OTTAWA, Ont. — There’s good news from Ottawa for truckers concerned about the impact of the high Canadian dollar on transborder shipment volumes.
Export growth to the US market can co-exist with a high Canadian dollar, according to Stephen Poloz, a leading authority on export trends with Export Development Canada.
It is common belief that the rise in the Canadian dollar boosts the price of Canada’s exports, causing foreigners to buy less of them, and profitability quite naturally is eroded. But the problem with this analysis is its assumption that companies price their export sales in Canadian dollars, which is not that common, explains Poloz, senior vice president and chief economist with Export Development Canada. The majority of exporters price their wares in U.S. dollars, which means that a rise in the Canadian dollar has no impact on the foreign buyer at all its effects are mostly internal to the Canadian company.
"What this means is that exports can actually rise after the dollar rises (as we are now seeing), but each sale priced in U.S. dollars yields fewer Canadian dollars (less profit) than before," Poloz says.
The impact of the higher Canadian dollar on manufacturers has been widespread, but varied by sector. For example, the wood and paper sector saw a profit margin of 7% in 2001 and 5% in 2002, but it fell to 2% in the second quarter of 2003.
"The good news is that profit margins have begun to recover in most manufacturing sectors," Poloz says.

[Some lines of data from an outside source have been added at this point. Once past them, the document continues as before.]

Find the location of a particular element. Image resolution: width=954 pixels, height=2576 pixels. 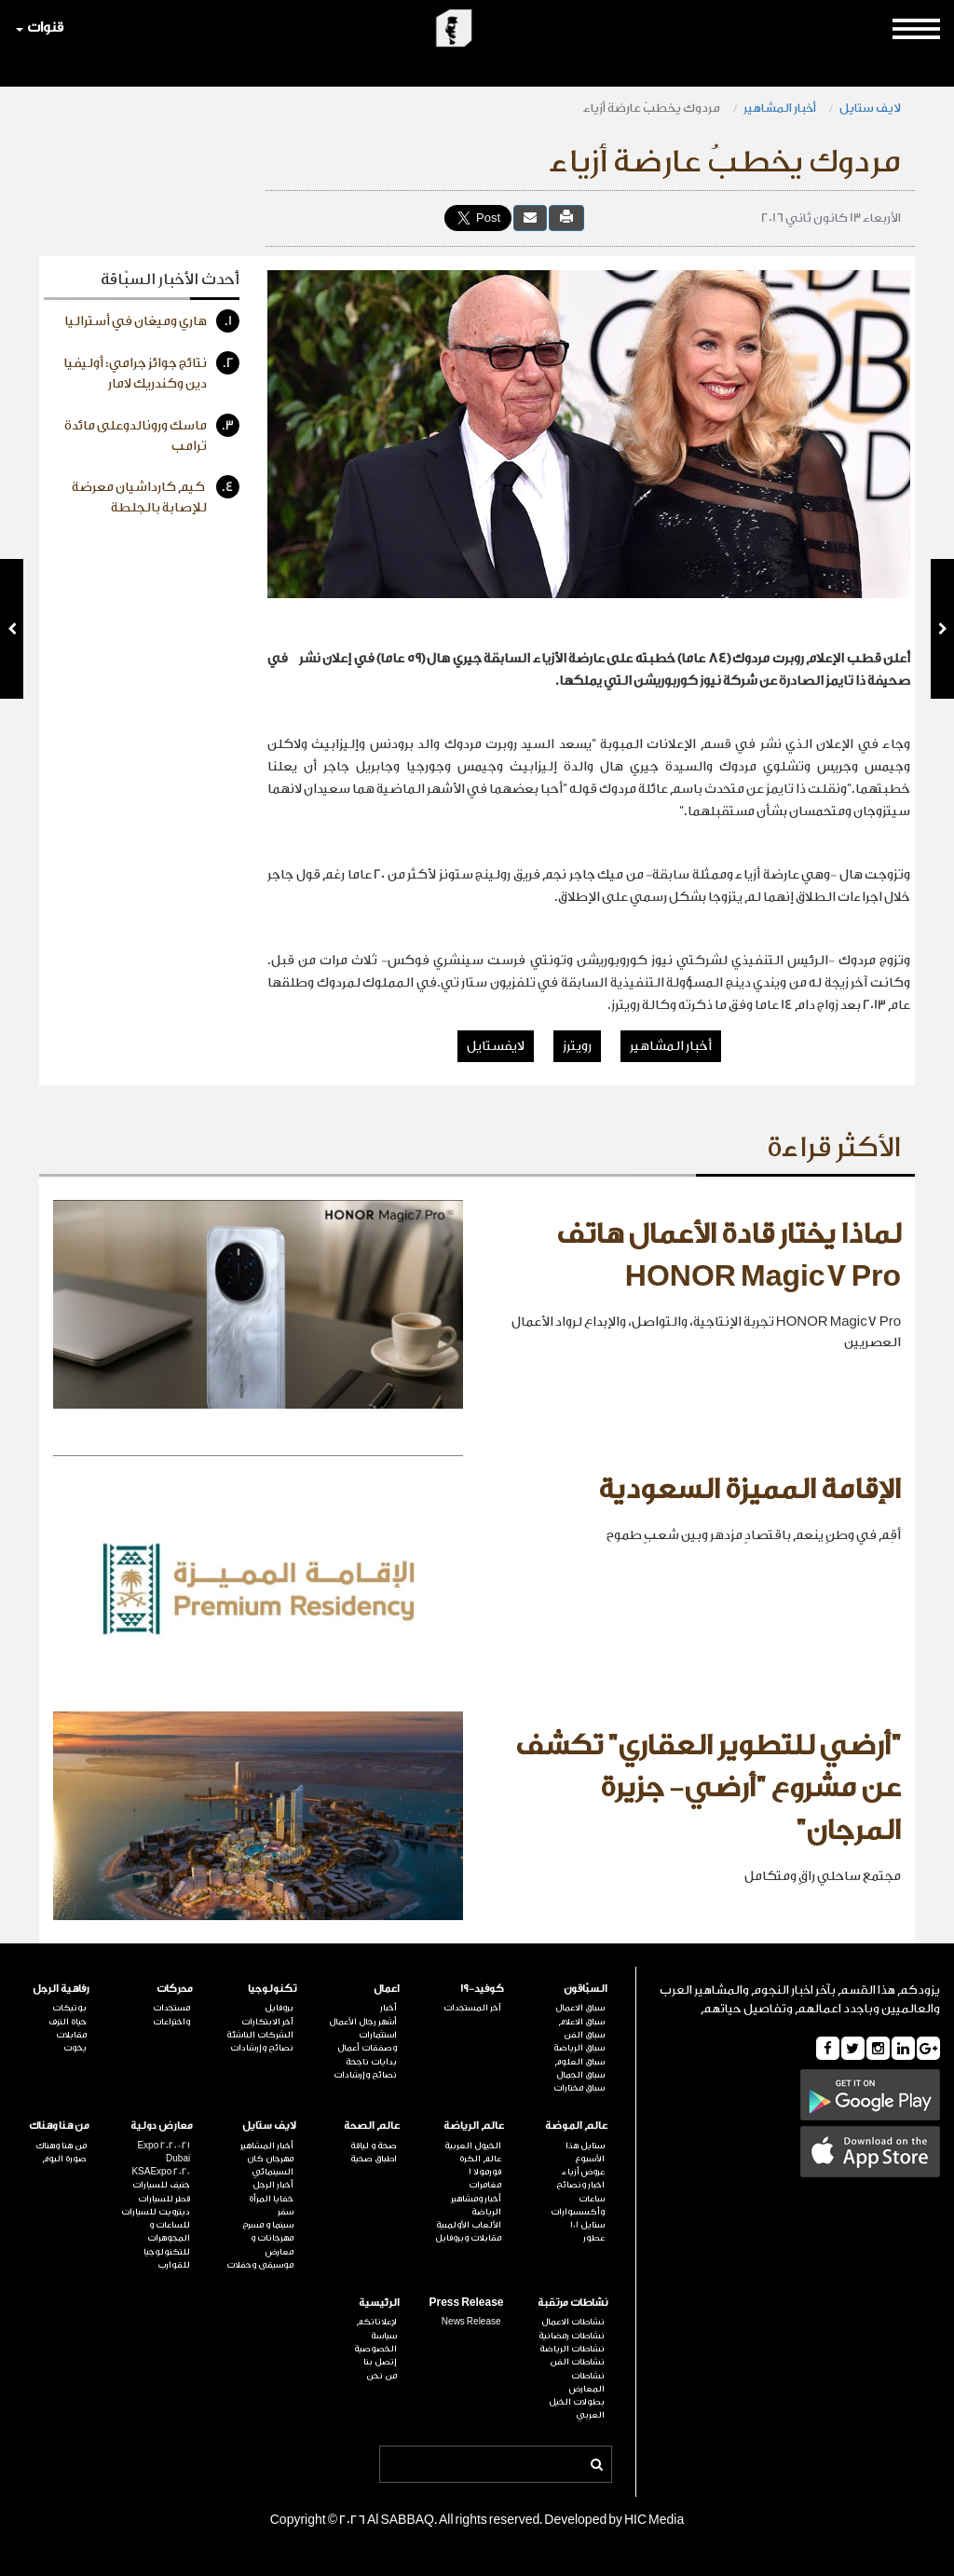 كوفيد-19 is located at coordinates (482, 1989).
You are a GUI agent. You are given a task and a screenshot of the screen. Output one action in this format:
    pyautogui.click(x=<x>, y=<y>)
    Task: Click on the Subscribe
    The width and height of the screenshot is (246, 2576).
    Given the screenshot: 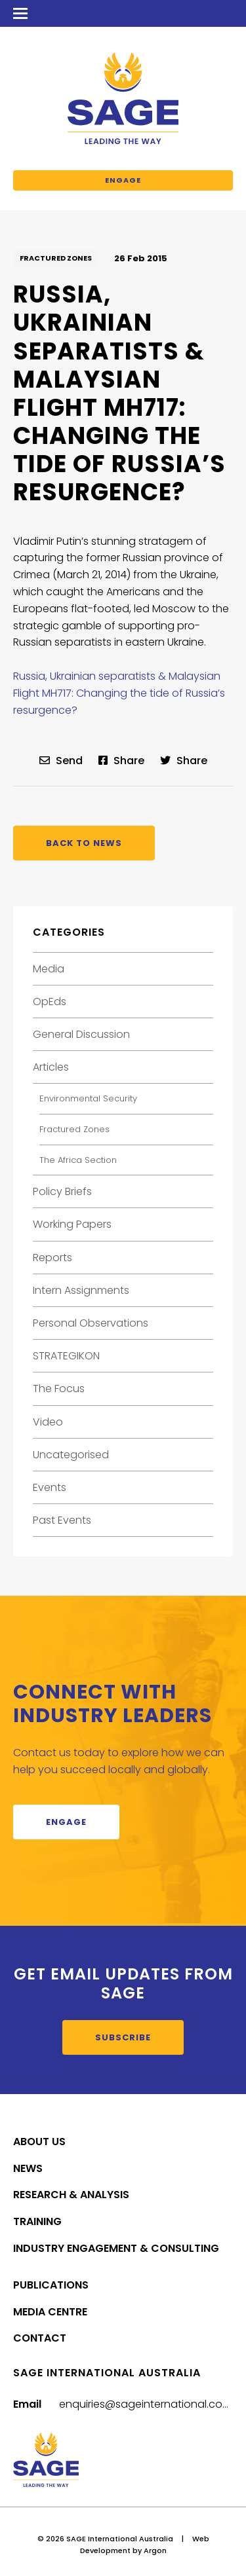 What is the action you would take?
    pyautogui.click(x=123, y=2037)
    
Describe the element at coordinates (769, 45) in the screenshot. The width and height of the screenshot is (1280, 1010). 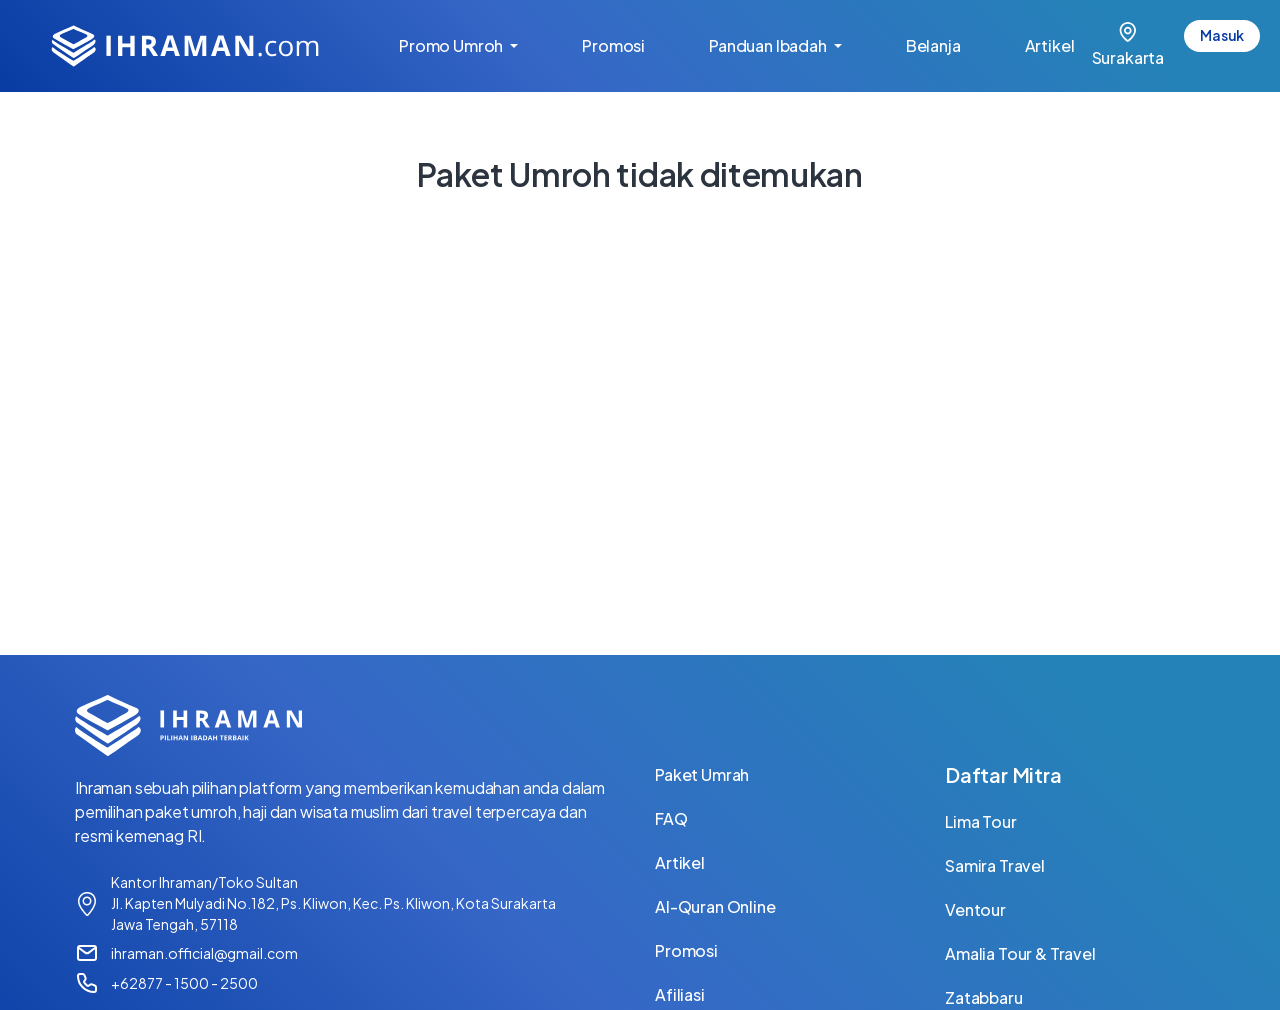 I see `Panduan Ibadah [button]` at that location.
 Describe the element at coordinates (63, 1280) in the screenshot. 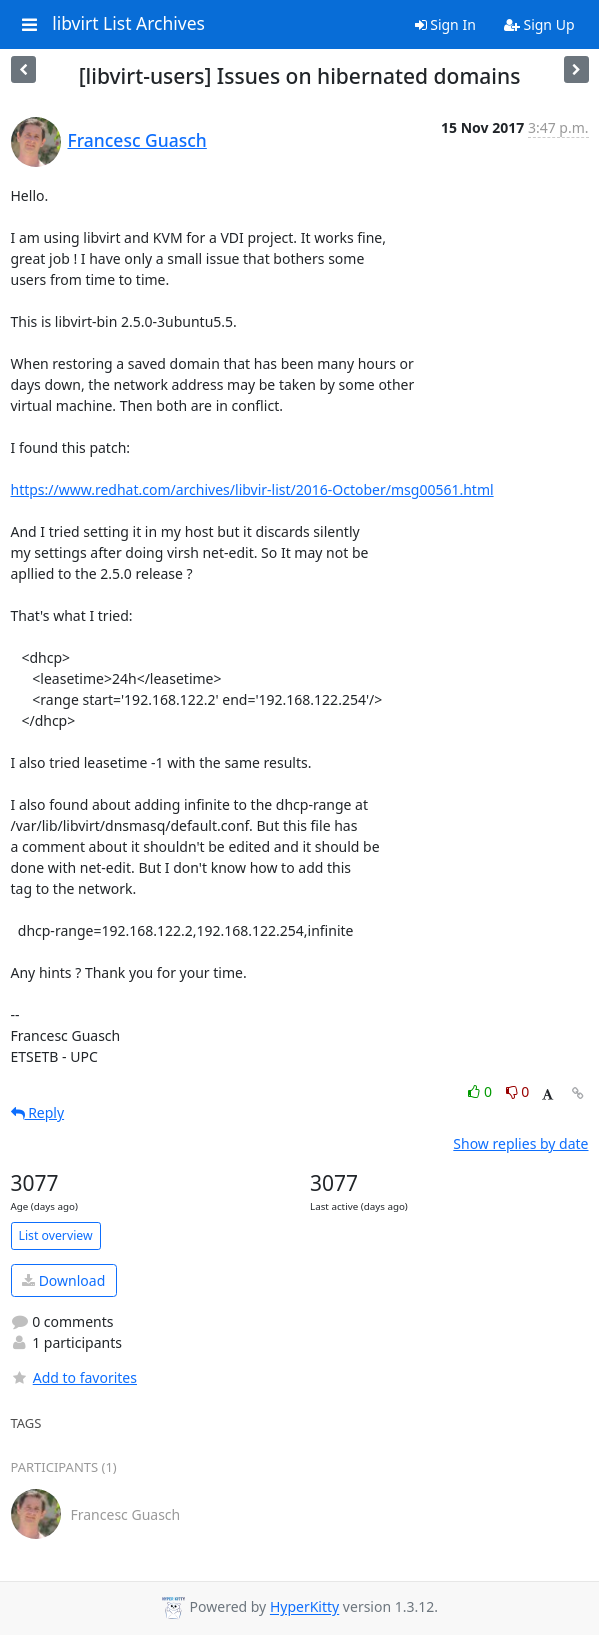 I see `Download` at that location.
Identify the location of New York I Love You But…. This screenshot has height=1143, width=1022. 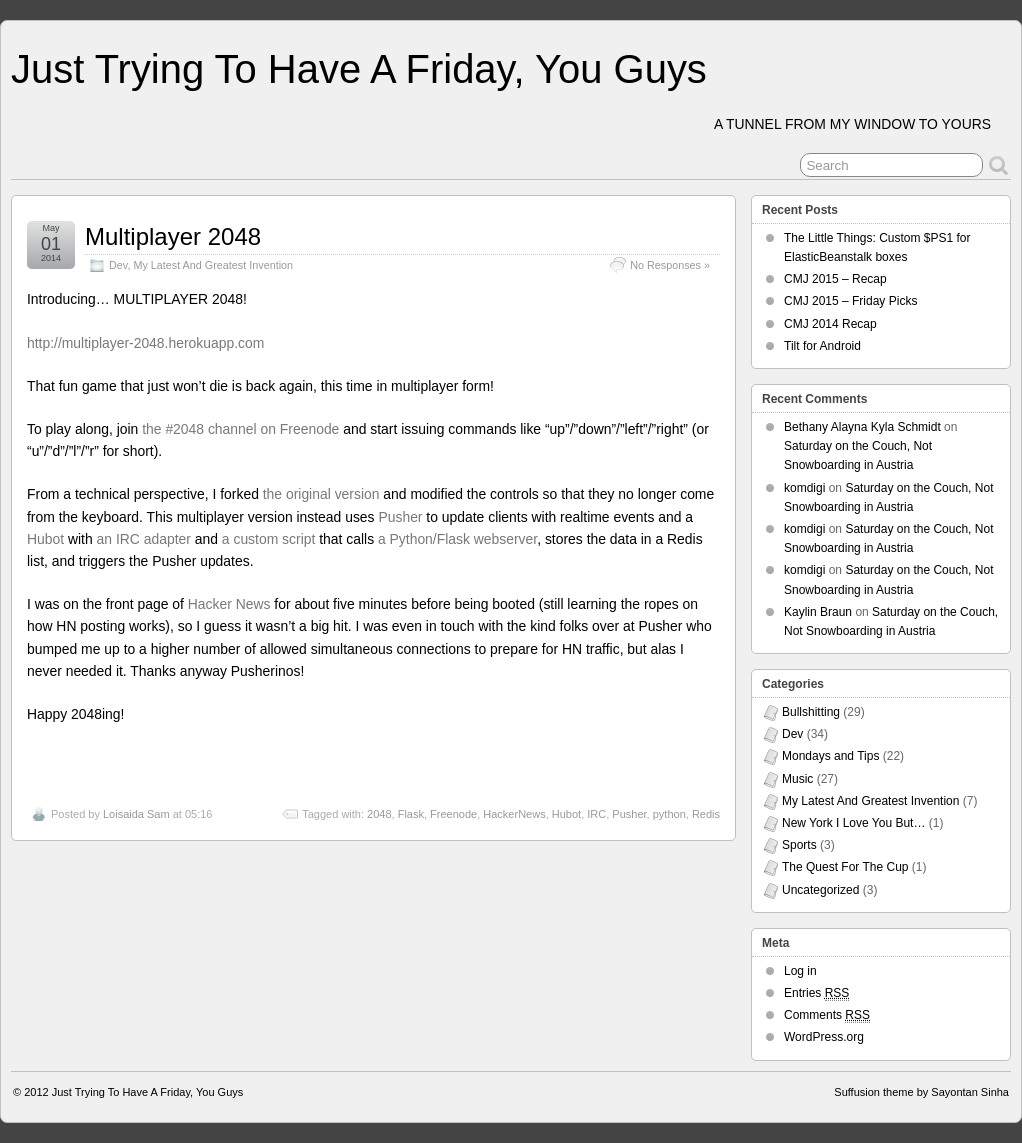 (853, 823).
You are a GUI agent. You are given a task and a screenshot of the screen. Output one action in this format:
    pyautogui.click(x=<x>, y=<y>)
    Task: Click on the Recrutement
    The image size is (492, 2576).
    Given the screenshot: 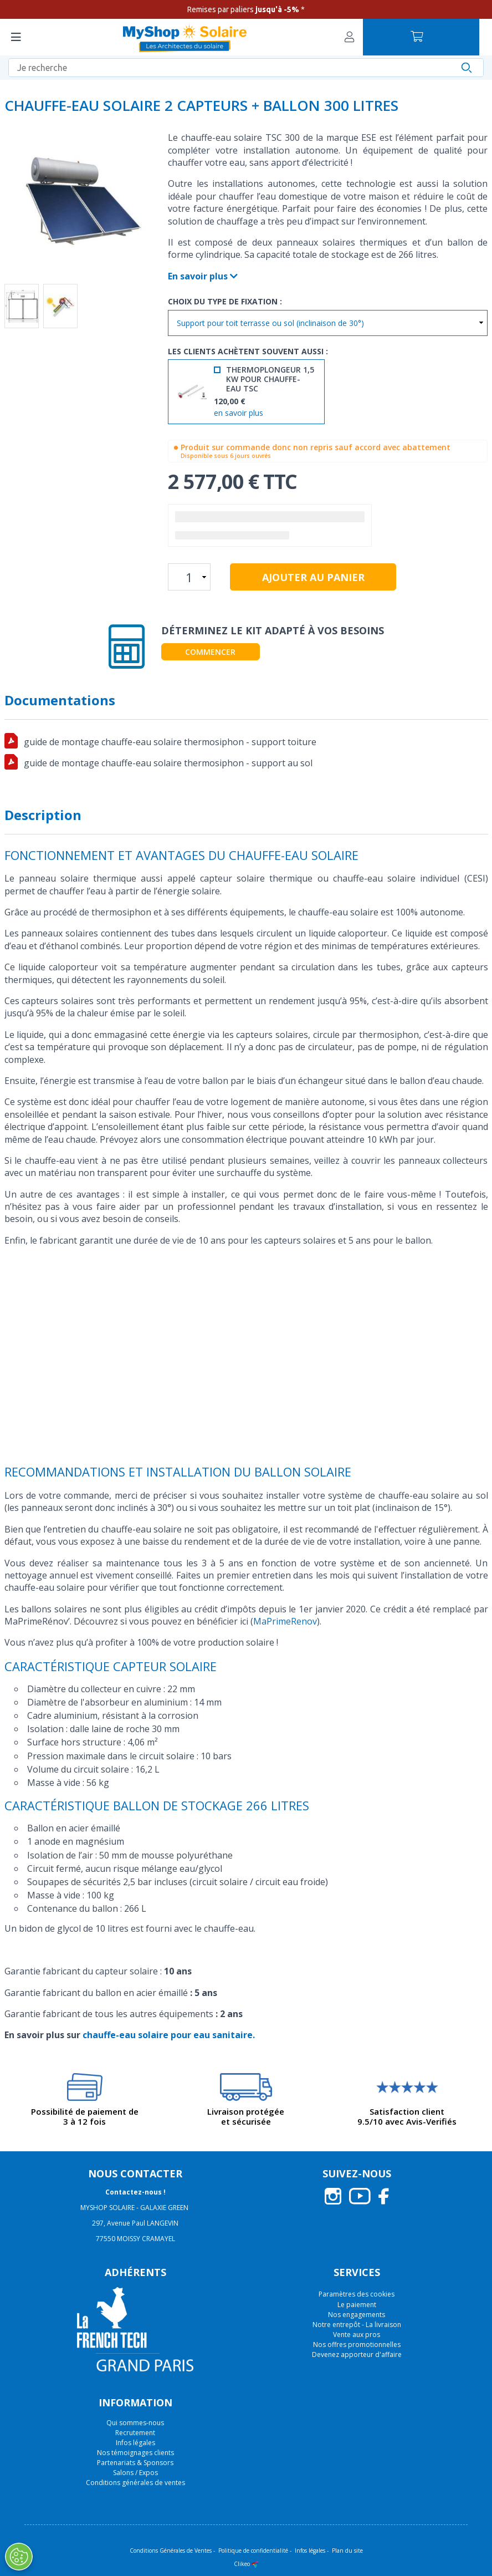 What is the action you would take?
    pyautogui.click(x=135, y=2432)
    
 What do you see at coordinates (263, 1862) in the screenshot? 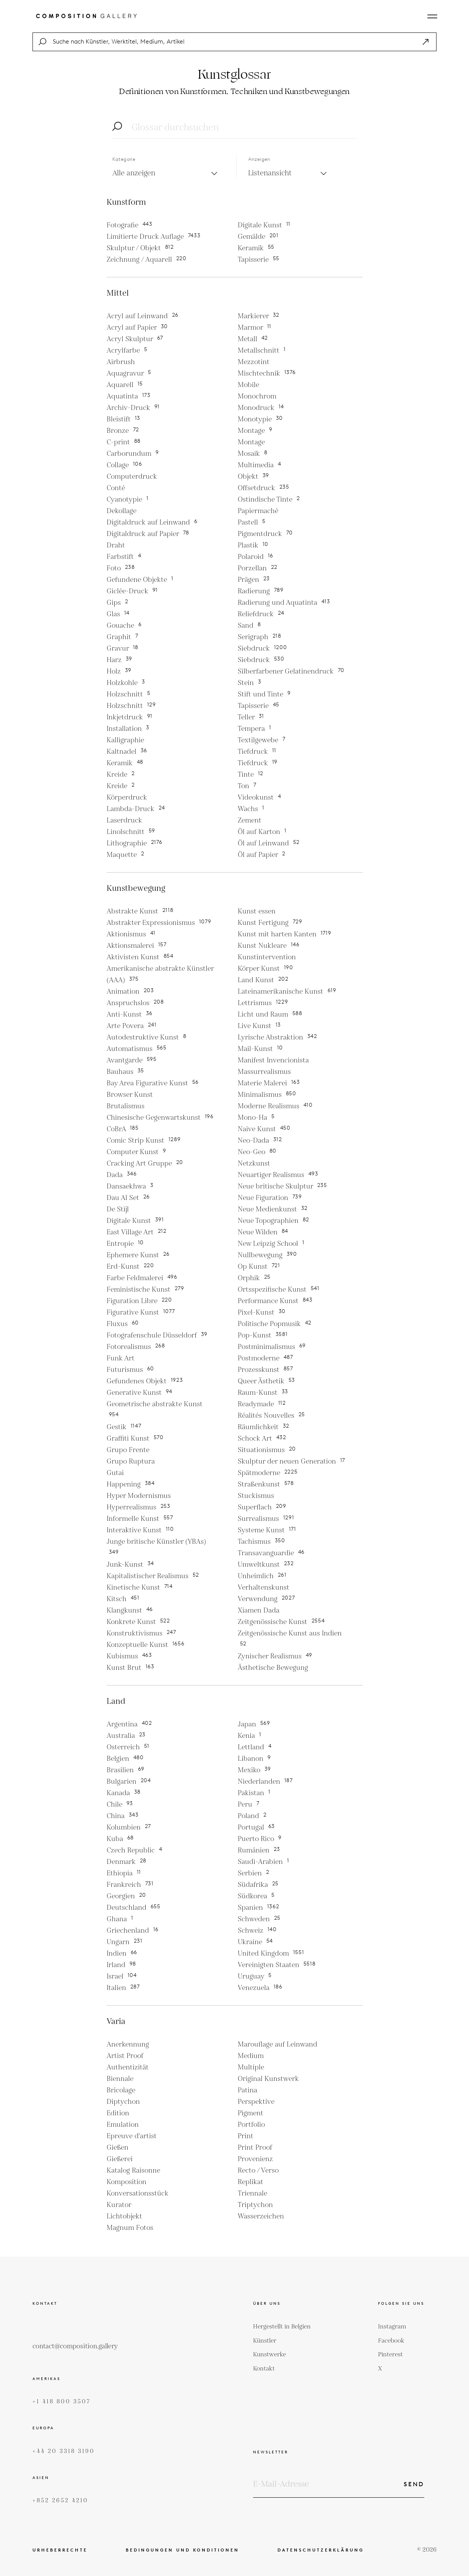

Margins in the wood and paper sector have recovered to 5.8% in 2004Q1, the latest data. Similarly, producers of alcoholic beverages and tobacco have seen margins rise from 20.6% to 25.8%. Margins bottomed in 2003Q3 for most others, with big recoveries in food and beverages (4.9% to 5.9%), printing (5.1% to 7.4%), primary metals (3.2% to 5.1%), electronics (minus 0.2% to plus 3.2%), motor vehicles (minus 1% to plus 2%) and motor vehicle parts (5.8% to 7.7%).
For some other sectors the stress continued into the fourth quarter, but margins have recently come back more or less into line with historical performance. Examples include petroleum and coal; chemicals, plastics and rubber; non-metallic minerals; and fabricated metals. There has also been a modest profit recovery in furniture, but margins remain low at 5%. And there has been no meaningful profit recovery in clothing, textiles and leather (3.4%) or electrical components and appliances (2.7%), where international competition is probably the toughest.
Profitability is being restored in various ways, Poloz points out. Investment in new equipment is booming imports of these items are up 20% over last year. But the most important effect has been through increased production.
"Companies can boost their efficiency and productivity simply by increasing production, especially if they do so without adding staff and employment in manufacturing has barely risen in the past year, which means that productivity has gone up significantly," Poloz said. . However, he also points out that capacity utilization data show that operating levels are still quite low in the textiles, clothing, leather, electrical appliances and furniture sectors where profit stresses are still the greatest.
"The bottom line? Profit margins are expanding again, almost across the board, largely as a result of the emerging export recovery. With the world economy expected to continue to grow into 2005, the profit recovery should continue, and hopefully broaden into those sectors still under stress," Poloz concludes.